___ DATA TO USE

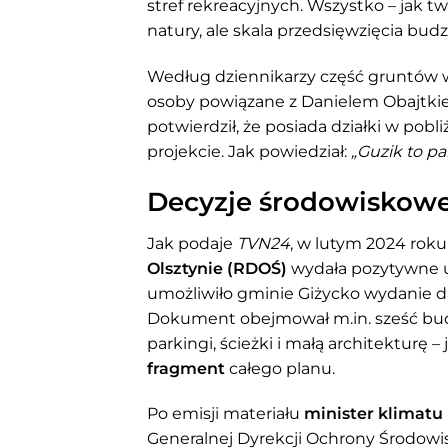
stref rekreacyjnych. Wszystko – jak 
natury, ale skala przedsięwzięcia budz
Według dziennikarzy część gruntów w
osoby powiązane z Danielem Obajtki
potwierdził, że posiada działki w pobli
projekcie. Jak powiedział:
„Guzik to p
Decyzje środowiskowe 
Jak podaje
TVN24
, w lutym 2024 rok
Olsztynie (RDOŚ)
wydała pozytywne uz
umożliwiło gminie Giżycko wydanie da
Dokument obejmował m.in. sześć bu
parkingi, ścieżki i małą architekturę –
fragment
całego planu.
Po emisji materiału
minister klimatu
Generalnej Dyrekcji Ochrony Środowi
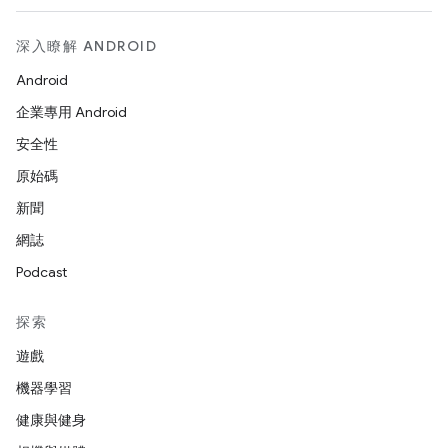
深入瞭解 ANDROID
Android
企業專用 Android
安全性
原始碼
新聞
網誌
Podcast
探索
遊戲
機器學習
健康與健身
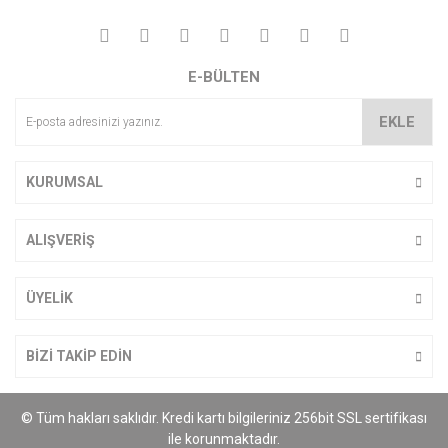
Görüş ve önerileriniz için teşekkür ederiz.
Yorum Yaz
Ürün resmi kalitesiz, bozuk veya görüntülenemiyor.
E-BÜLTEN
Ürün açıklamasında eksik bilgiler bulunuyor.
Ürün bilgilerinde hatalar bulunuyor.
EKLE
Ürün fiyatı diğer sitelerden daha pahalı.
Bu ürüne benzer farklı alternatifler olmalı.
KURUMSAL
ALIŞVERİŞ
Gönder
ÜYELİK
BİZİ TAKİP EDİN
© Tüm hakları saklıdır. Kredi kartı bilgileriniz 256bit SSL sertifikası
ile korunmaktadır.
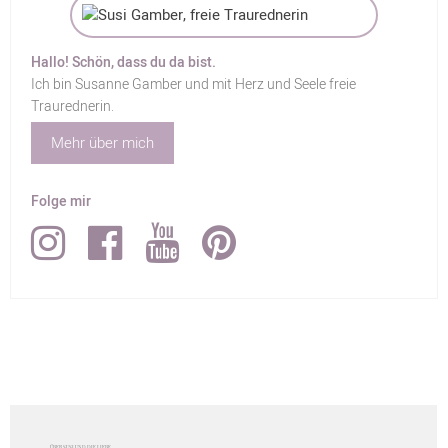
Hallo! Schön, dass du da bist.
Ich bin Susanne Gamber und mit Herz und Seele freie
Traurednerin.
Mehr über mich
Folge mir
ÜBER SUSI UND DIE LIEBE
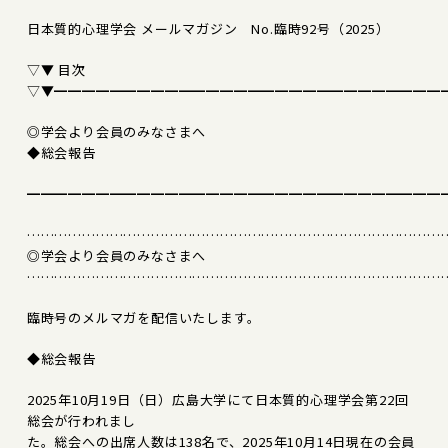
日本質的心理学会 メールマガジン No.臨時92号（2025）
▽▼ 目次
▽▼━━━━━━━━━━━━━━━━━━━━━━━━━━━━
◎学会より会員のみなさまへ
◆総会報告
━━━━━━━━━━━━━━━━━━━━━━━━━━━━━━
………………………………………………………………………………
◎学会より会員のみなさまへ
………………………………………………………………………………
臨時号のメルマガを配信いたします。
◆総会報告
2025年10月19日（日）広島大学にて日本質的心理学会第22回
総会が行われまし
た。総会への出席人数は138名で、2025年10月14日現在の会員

______
___ DATA TO USE

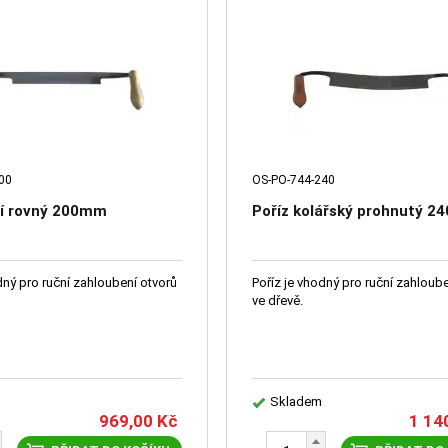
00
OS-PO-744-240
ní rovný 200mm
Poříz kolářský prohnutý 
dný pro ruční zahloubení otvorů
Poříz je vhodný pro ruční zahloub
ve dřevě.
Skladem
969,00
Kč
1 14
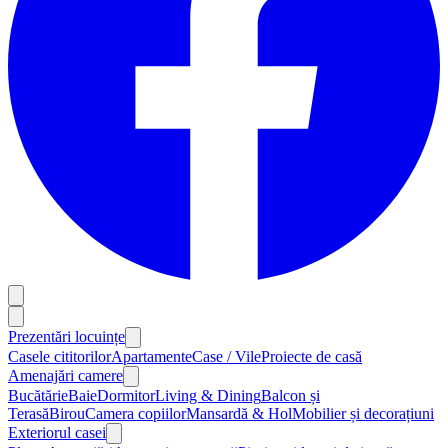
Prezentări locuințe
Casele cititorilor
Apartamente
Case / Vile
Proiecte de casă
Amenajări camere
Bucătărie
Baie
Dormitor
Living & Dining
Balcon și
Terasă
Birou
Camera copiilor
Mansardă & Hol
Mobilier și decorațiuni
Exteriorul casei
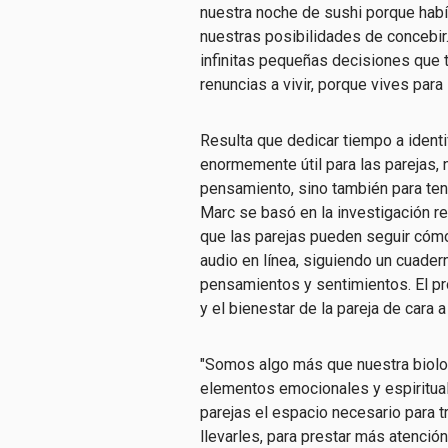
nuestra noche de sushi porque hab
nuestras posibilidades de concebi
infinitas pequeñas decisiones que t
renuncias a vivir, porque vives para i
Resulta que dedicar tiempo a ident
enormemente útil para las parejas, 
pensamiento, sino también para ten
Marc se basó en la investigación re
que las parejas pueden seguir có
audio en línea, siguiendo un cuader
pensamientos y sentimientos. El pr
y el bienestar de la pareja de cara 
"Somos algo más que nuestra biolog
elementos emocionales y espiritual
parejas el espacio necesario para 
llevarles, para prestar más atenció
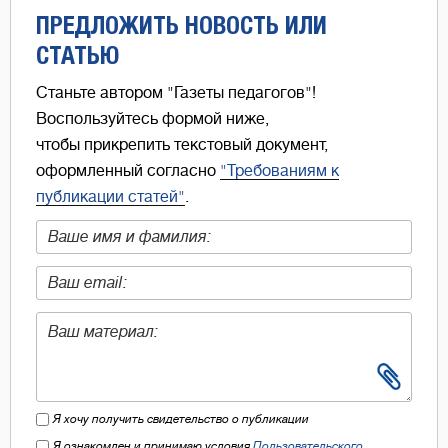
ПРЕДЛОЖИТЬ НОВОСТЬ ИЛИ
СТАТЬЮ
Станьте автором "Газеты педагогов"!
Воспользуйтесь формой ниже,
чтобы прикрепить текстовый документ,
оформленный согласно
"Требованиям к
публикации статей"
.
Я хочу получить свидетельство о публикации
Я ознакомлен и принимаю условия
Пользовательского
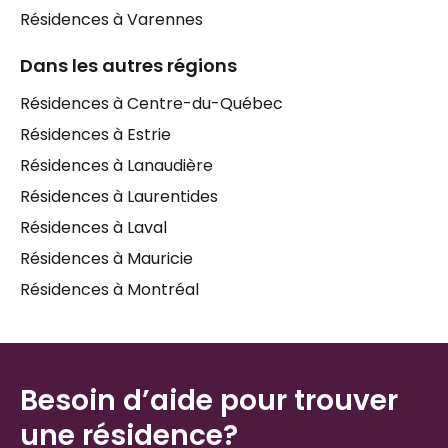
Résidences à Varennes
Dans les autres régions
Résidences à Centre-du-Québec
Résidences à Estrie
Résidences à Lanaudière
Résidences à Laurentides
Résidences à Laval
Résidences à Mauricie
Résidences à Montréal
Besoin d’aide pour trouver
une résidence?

______

- _REQUIREMENT_: Range to print from the listing above: from the line with "stref rekreacyjnych. Wszystko – jak" up to and including the line with "Ürün bilgilerinde hatalar bulunuyor.". Please print those lines exactly, with no pictures and nothing more.

- _EXERCISE ANSWER_:
stref rekreacyjnych. Wszystko – jak 
natury, ale skala przedsięwzięcia budz
Według dziennikarzy część gruntów w
osoby powiązane z Danielem Obajtki
potwierdził, że posiada działki w pobli
projekcie. Jak powiedział:
„Guzik to p
Decyzje środowiskowe 
Jak podaje
TVN24
, w lutym 2024 rok
Olsztynie (RDOŚ)
wydała pozytywne uz
umożliwiło gminie Giżycko wydanie da
Dokument obejmował m.in. sześć bu
parkingi, ścieżki i małą architekturę –
fragment
całego planu.
Po emisji materiału
minister klimatu
Generalnej Dyrekcji Ochrony Środowi
深入瞭解 ANDROID
Android
企業專用 Android
安全性
原始碼
新聞
網誌
Podcast
探索
遊戲
機器學習
健康與健身
Görüş ve önerileriniz için teşekkür ederiz.
Yorum Yaz
Ürün resmi kalitesiz, bozuk veya görüntülenemiyor.
E-BÜLTEN
Ürün açıklamasında eksik bilgiler bulunuyor.
Ürün bilgilerinde hatalar bulunuyor.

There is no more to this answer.